Sir H. M. Elliot, unaware of the early MS. above noticed, rejects Price's version as spurious, as having “been written by a jeweller rather than an Emperor,” but the edition which he describes as “authentic” gives ample proof of Jahángír's love of jewels, and of his habit of appraising their value. Taken as a whole, Anderson's edition is the more valuable; but while it records the Emperor's venial sins, his love of wine, and his drinking parties, it has less to say of his dark deeds. Morley's idea of the two editions being only different translations of one Chaghatáí original is unsatisfactory, for it would not account for the great divergences of the two works. Another solution of the difficulty may be suggested.

The fact is established that both editions were in existence before or soon after the death of Jahángír. It is proved, as regards Price's version, by the early dated MS. above noticed; and the fact that there are MSS. extant of Anderson's version which extend no further than the twelfth year of the reign, substantiates the statement of Jahángír having had the work copied out and distributed at that period. The first part of the Ikbál-náma, written soon after his death, is merely an abstract of these Memoirs. It has been perhaps too hastily assumed that Jahángír wrote the Memoirs with his own hand, for he was hardly the man to have taken upon himself such manual labour. He certainly states, in the passage quoted in page 280, that he himself was the scribe up to a certain time; but in the very same passage he says that he appointed Mu'tamad Khán to continue the work, because this man had been “before employed to write the occurrences of my reign.” This shows that one professional annalist had been retained; and it seems very probable that the Emperor kept two or more memoir-writers, to whom he gave directions as to the events they were to record, and a general expression of his opinion on the various subjects to be noticed. It may be that in some instances he wrote down or dictated the words he wished to be recorded, but it is more likely that in most cases his (auto) biographers followed their own bent in composing their respective records. Such a difference as exists between the two versions, a difference of details rather than of general conception, would be the natural result of such an arrangement.

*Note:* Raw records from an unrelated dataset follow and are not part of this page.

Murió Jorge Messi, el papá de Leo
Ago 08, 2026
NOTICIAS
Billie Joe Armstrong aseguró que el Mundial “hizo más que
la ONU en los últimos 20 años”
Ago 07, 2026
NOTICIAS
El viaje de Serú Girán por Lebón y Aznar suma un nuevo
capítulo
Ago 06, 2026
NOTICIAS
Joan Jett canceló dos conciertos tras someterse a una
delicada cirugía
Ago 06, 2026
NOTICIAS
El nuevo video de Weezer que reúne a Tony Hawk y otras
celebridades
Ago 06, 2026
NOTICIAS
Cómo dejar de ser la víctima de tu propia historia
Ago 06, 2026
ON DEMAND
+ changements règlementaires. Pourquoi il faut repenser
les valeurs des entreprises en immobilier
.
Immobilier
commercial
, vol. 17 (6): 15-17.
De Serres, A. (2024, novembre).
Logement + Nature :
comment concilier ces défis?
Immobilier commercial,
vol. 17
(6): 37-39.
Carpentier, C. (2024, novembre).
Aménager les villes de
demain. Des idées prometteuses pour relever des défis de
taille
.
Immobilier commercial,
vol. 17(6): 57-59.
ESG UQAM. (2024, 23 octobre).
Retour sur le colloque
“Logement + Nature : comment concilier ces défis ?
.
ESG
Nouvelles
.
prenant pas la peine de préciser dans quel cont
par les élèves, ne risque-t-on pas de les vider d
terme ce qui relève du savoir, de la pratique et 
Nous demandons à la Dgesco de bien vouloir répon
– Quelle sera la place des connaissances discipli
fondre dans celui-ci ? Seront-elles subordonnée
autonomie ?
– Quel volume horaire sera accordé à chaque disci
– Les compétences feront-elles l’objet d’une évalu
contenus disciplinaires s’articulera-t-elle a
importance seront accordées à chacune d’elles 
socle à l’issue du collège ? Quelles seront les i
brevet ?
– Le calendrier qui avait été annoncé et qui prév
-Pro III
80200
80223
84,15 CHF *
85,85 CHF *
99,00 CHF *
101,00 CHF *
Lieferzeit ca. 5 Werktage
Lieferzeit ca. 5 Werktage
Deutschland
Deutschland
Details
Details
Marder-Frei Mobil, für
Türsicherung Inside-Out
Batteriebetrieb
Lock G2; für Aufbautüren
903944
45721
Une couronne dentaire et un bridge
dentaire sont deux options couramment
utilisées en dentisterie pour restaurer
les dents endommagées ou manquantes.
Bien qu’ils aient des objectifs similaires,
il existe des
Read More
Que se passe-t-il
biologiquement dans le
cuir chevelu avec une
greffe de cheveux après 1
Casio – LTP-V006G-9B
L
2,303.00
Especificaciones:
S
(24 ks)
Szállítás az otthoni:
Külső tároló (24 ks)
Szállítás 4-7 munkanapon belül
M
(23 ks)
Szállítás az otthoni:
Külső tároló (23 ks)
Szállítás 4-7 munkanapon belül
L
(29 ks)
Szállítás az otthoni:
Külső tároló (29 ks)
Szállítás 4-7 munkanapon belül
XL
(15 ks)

Anderson's version, up to the end of the twelfth year, had the advantage of Jahángír's express approval, and has therefore the right to be called an “authentic version.” Price's has no such mark of approbation, but cannot fairly be rejected as spurious. It is not a caricature, nor is it written in an inimical spirit; but the writer had a very exaggerated notion of numbers, and his figures must always be rejected. It contains much which the other version shows to have been characteristic of Jahángír, and in some respects it is superior; for it speaks more fully and clearly of deeds which he would probably have liked to conceal or gloss over. This may account for its not having received the royal approval.]